KİEV - Ukrayna Devlet Başkanı Petro Poroşenko, ülkenin doğusunda çatışma bölgesindeki askeri birliklerden birinde kendi oğlunun da bulunduğunu açıkladı.

Poroşenko, ülke gündemine ve doğuda devam eden krize ilişkin ulusal televizyon kanallarına açıklamalarda bulundu.

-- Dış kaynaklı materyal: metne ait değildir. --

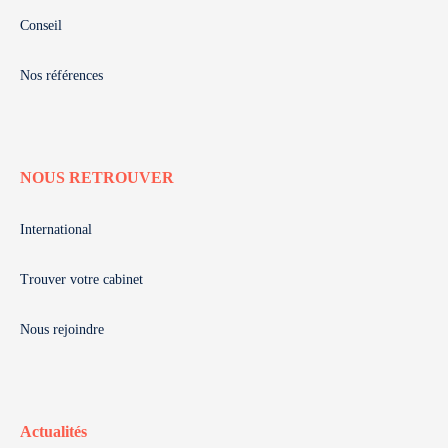
Conseil
Nos références
NOUS RETROUVER
International
Trouver votre cabinet
Nous rejoindre
Actualités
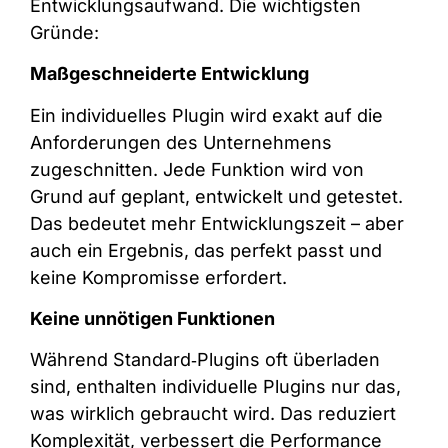
Entwicklungsaufwand. Die wichtigsten
Gründe:
Maßgeschneiderte Entwicklung
Ein individuelles Plugin wird exakt auf die
Anforderungen des Unternehmens
zugeschnitten. Jede Funktion wird von
Grund auf geplant, entwickelt und getestet.
Das bedeutet mehr Entwicklungszeit – aber
auch ein Ergebnis, das perfekt passt und
keine Kompromisse erfordert.
Keine unnötigen Funktionen
Während Standard‑Plugins oft überladen
sind, enthalten individuelle Plugins nur das,
was wirklich gebraucht wird. Das reduziert
Komplexität, verbessert die Performance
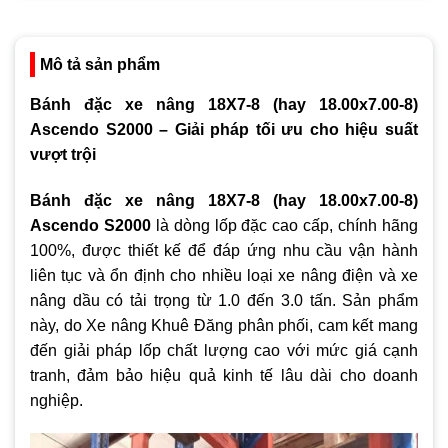
Mô tả sản phẩm
Bánh đặc xe nâng 18X7-8 (hay 18.00x7.00-8)
Ascendo S2000 – Giải pháp tối ưu cho hiệu suất
vượt trội
Bánh đặc xe nâng 18X7-8 (hay 18.00x7.00-8)
Ascendo S2000
là dòng lốp đặc cao cấp, chính hãng
100%, được thiết kế để đáp ứng nhu cầu vận hành
liên tục và ổn định cho nhiều loại xe nâng điện và xe
nâng dầu có tải trọng từ 1.0 đến 3.0 tấn. Sản phẩm
này, do Xe nâng Khuê Đăng phân phối, cam kết mang
đến giải pháp lốp chất lượng cao với mức giá cạnh
tranh, đảm bảo hiệu quả kinh tế lâu dài cho doanh
nghiệp.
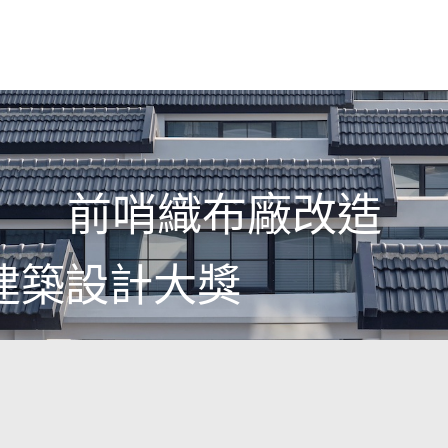
前哨織布廠改造
建築設計大獎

Çatışma bölgesinin ön sıralarında uzun süre bulunan askeri birliklerin rotasyonunu yaptıklarını açıklayan Poroşenko, "Bunu ilk defa söylemem gerekiyor. Rotasyonu yapılan askeri birliklerden birinde oğlum da bulunuyordu. Ben bunu söylemek istemezdim ama eğer oğlun savaştaysa sen de bu savaşı daha farklı kabul ediyorsun" ifadesini kullandı.

 "Bayrak varsa, kaynak da var"

Ukrayna bütçesinin sadece Ukrayna bayrağı altına dönecek bölgeleri finanse edeceğini vurgulayan Poroşenko, "Bayrak varsa, kaynak da vardır" dedi. Poroşenko, finans mekanizmasının çok basit olduğunu, bütçede özel fon oluşturulacağını, Donbas bölgesindeki altyapının yeniden onarılması için de bu fondan kaynak ayrılacağını açıkladı.

ABD ziyaretinin esas amaçlarından birinin de özel fonun oluşturulmasına ilişkin donörler konferansının hazırlıkları olduğuna işaret eden Poroşenko, Donbas'ta sadece "barış, Ukrayna hakimiyeti ve meşru seçilmiş yerel yönetimin" olduğu bölgeyi finanse edeceğini kaydetti.

Minsk'te kabul edilen protokolün önemine değinen Poroşenko, söz konusu dokümanın ateşkes mekanizmalarını belirleyeceğini ve silahlı çatışmanın durdurulması için bir taahhüt oluşturacağını ifade etti.

Poroşenko, doğuda özel statü alacak bazı bölgelerin çevresini Ukrayna sınır koruma birliklerinin kontrol edeceğini belirtti. Poroşenko, işgal edilen bölgelerde Ukrayna hakimiyetinin yeniden yerleştirilmesinin ardından bölgedeki her şahısın vatandaşlık meselesini netleştirmesi gerektiğini kaydederek, “Kim Rusya pasaportu almak isterse o onun kendi tercihi. Ukrayna yasaları çifte vatandaşlığa imkan vermiyor. Eğer, Rusya pasaportu alıyorsanız, Rusya vatandaşları gibi Ukrayna'da 90 gün kalabiliyorsunuz. Sonrası içinse oturma izni alınması gerekiyor. İşte o zaman oy kullanamazsınız, bu sizin hakkınız” ifadesini kullandı.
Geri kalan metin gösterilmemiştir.